Zhangfei Gao Oct. 31, 2024, 6:28 a.m. UTC | #1
On Thu, 31 Oct 2024 at 05:36, Nicolin Chen <nicolinc@nvidia.com> wrote:
>
> Following the previous vIOMMU series, this adds another vDEVICE structure,
> representing the association from an iommufd_device to an iommufd_viommu.
> This gives the whole architecture a new "v" layer:
>   _______________________________________________________________________
>  |                      iommufd (with vIOMMU/vDEVICE)                    |
>  |                        _____________      _____________               |
>  |                       |             |    |             |              |
>  |      |----------------|    vIOMMU   |<---|   vDEVICE   |<------|      |
>  |      |                |             |    |_____________|       |      |
>  |      |     ______     |             |     _____________     ___|____  |
>  |      |    |      |    |             |    |             |   |        | |
>  |      |    | IOAS |<---|(HWPT_PAGING)|<---| HWPT_NESTED |<--| DEVICE | |
>  |      |    |______|    |_____________|    |_____________|   |________| |
>  |______|________|______________|__________________|_______________|_____|
>         |        |              |                  |               |
>   ______v_____   |        ______v_____       ______v_____       ___v__
>  |   struct   |  |  PFN  |  (paging)  |     |  (nested)  |     |struct|
>  |iommu_device|  |------>|iommu_domain|<----|iommu_domain|<----|device|
>  |____________|   storage|____________|     |____________|     |______|
>
> This vDEVICE object is used to collect and store all vIOMMU-related device
> information/attributes in a VM. As an initial series for vDEVICE, add only
> the virt_id to the vDEVICE, which is a vIOMMU specific device ID in a VM:
> e.g. vSID of ARM SMMUv3, vDeviceID of AMD IOMMU, and vRID of Intel VT-d to
> a Context Table. This virt_id helps IOMMU drivers to link the vID to a pID
> of the device against the physical IOMMU instance.

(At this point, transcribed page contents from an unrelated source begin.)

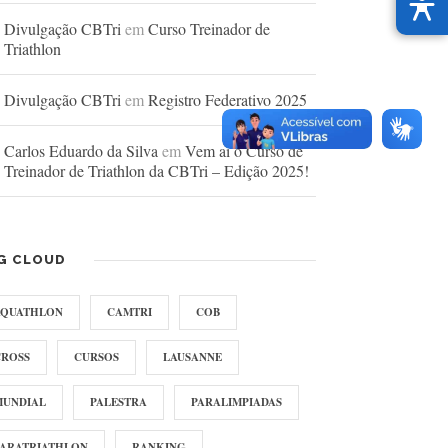
Divulgação CBTri
em
Curso Treinador de
Triathlon
Divulgação CBTri
em
Registro Federativo 2025
Carlos Eduardo da Silva
em
Vem aí o Curso de
Treinador de Triathlon da CBTri – Edição 2025!
G CLOUD
AQUATHLON
CAMTRI
COB
CROSS
CURSOS
LAUSANNE
MUNDIAL
PALESTRA
PARALIMPIADAS
PARATRIATHLON
RANKING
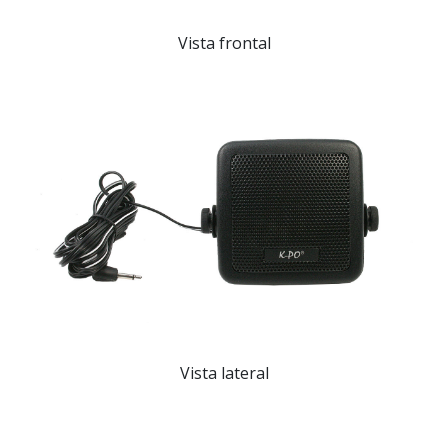
Vista frontal
Vista lateral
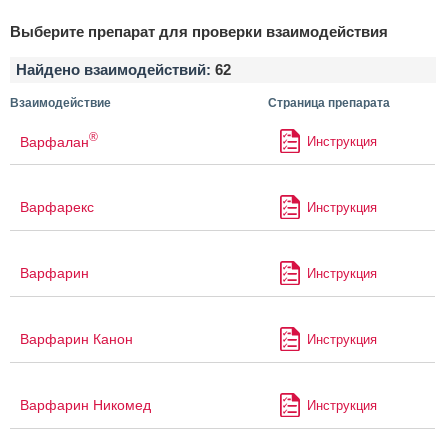
Выберите препарат для проверки взаимодействия
Найдено взаимодействий:
62
Взаимодействие
Страница препарата
®
Варфалан
Инструкция
Варфарекс
Инструкция
Варфарин
Инструкция
Варфарин Канон
Инструкция
Варфарин Никомед
Инструкция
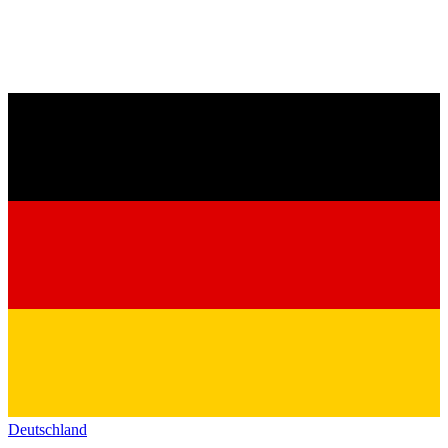
Deutschland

This is essential for a
> vIOMMU-based invalidation, where the request contains a device's vID for a
> device cache flush, e.g. ATC invalidation.
>
> Therefore, with this vDEVICE object, support a vIOMMU-based invalidation,
> by reusing IOMMUFD_CMD_HWPT_INVALIDATE for a vIOMMU object to flush cache
> with a given driver data.
>
> As for the implementation of the series, add driver support in ARM SMMUv3
> for a real world use case.
>
> This series is on Github:
> https://github.com/nicolinc/iommufd/commits/iommufd_viommu_p2-v6
> (QEMU branch for testing will be provided in Jason's nesting series)

Thanks Nico

I tested on aarch64, functions are OK.

But with some hacks
https://github.com/Linaro/linux-kernel-uadk/commit/22f47d6f3a34a0867a187473bd5ba0e0ee3395d4

Thanks
Jason Gunthorpe Oct. 31, 2024, 11:59 a.m. UTC | #2
On Thu, Oct 31, 2024 at 02:28:12PM +0800, Zhangfei Gao wrote:

> > As for the implementation of the series, add driver support in ARM SMMUv3
> > for a real world use case.
> >
> > This series is on Github:
> > https://github.com/nicolinc/iommufd/commits/iommufd_viommu_p2-v6
> > (QEMU branch for testing will be provided in Jason's nesting series)
> 
> Thanks Nico
> 
> I tested on aarch64, functions are OK.
> 
> But with some hacks
> https://github.com/Linaro/linux-kernel-uadk/commit/22f47d6f3a34a0867a187473bd5ba0e0ee3395d4

Hmm, it seems like we should permit IOMMU_HWPT_FAULT_ID_VALID domain
creation on ARM?

Jason
Jason Gunthorpe Oct. 31, 2024, 1:30 p.m. UTC | #3
On Wed, Oct 30, 2024 at 02:35:32PM -0700, Nicolin Chen wrote:
> This avoids a bigger trouble of exposing struct iommufd_device and struct
> iommufd_vdevice in the public header.
> 
> Reviewed-by: Kevin Tian <kevin.tian@intel.com>
> Signed-off-by: Nicolin Chen <nicolinc@nvidia.com>
> ---
>  include/linux/iommufd.h        |  8 ++++++++
>  drivers/iommu/iommufd/driver.c | 13 +++++++++++++
>  2 files changed, 21 insertions(+)

Reviewed-by: Jason Gunthorpe <jgg@nvidia.com>

Jason
Jason Gunthorpe Oct. 31, 2024, 3:33 p.m. UTC | #4
On Wed, Oct 30, 2024 at 02:35:31PM -0700, Nicolin Chen wrote:
> From: Jason Gunthorpe <jgg@nvidia.com>
> 
> The iommu_copy_struct_from_user_array helper can be used to copy a single
> entry from a user array which might not be efficient if the array is big.
> 
> Add a new iommu_copy_struct_from_full_user_array to copy the entire user
> array at once. Update the existing iommu_copy_struct_from_user_array kdoc
> accordingly.
> 
> Signed-off-by: Jason Gunthorpe <jgg@nvidia.com>
> Reviewed-by: Kevin Tian <kevin.tian@intel.com>
> Signed-off-by: Nicolin Chen <nicolinc@nvidia.com>
> ---
>  include/linux/iommu.h | 48 ++++++++++++++++++++++++++++++++++++++++++-
>  1 file changed, 47 insertions(+), 1 deletion(-)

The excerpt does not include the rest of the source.